Almino faz com que seja verossímil que Aires saia do livro e circule por Brasília. Há aí o traço de realismo mágico que também o aproxima de Jorge Amado. Não apenas há um diálogo com Dona Flor, como com O sumiço da santa (1988). No livro, uma imagem de Santa Bárbara, talhada por Aleijadinho, ganha vida ao desembarcar para ser exposta em um museu.

Além do elemento mágico, O sumiço da santa também é uma sátira política e trata de movimentos sociais e ditadura militar. Em Homem de papel, Almino não foge do contexto político. Os irmãos trigêmeos de Flor brigam por discordar sobre os rumos do país. Sabe-se que ocorreu um impeachment no Brasil e outro chega a ser cogitado. Em tom de fábula, antas — sim, os animais — invadem Brasília. Uma anta ganha fama e é aclamada para concorrer à Presidência. No Memorial de Aires, o contexto social e político é o do fim da escravidão e a proclamação da República.

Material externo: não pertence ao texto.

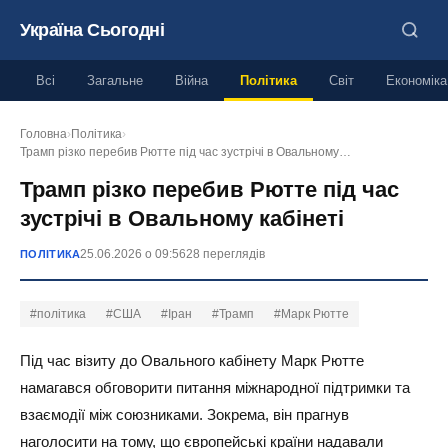
Україна Сьогодні
Всі
Загальне
Війна
Політика
Світ
Економіка
Головна
›
Політика
›
Трамп різко перебив Рютте під час зустрічі в Овальному…
Трамп різко перебив Рютте під час
зустрічі в Овальному кабінеті
25.06.2026 о 09:56
28 переглядів
ПОЛІТИКА
#політика
#США
#Іран
#Трамп
#Марк Рютте
Під час візиту до Овального кабінету Марк Рютте
намагався обговорити питання міжнародної підтримки та
взаємодії між союзниками. Зокрема, він прагнув
наголосити на тому, що європейські країни надавали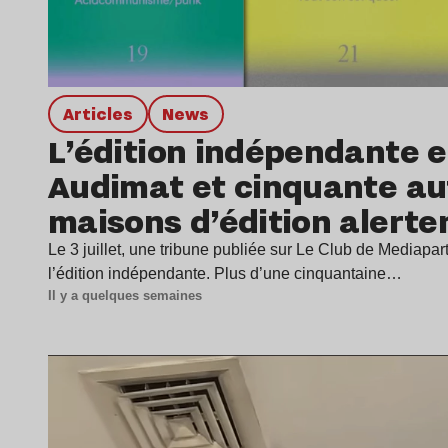
Articles
news
L’édition indépendante e
Audimat et cinquante au
maisons d’édition alerte
Le 3 juillet, une tribune publiée sur Le Club de Mediapart 
l’édition indépendante. Plus d’une cinquantaine…
Il y a quelques semaines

A fusão de Machado de Assis com Jorge Amado somada à originalidade de um Aires rejuvenescido faz com que Homem de Papel seja o melhor livro de João Almino. O escritor não poupa delicadezas para os leitores, com referências de outras obras machadianas e do próprio Almino. O fotógrafo Cadu, personagem de Ideias para onde passar o fim do mundo (1987), romance de estreia de Almino, encontra com Aires. A mulher de Almino, a artista plástica Bia Wouk, também surge no livro, com um quadro que decora um ambiente. Diz-se que em Memorial de Aires Machado de Assis também teria colocado um pouco de sua biografia nos personagens Aguiar e D. Carmo, um casal sem filhos, assim como o autor e a mulher Carolina.

Logo no início de Memorial, Machado escreveu que a publicação estava “desbastada e estreita” e indicou: “O resto aparecerá um dia, se aparecer algum dia”. Graças ao poder da literatura de inventar uma nova realidade, é como se Almino tivesse dado continuidade ao Memorial.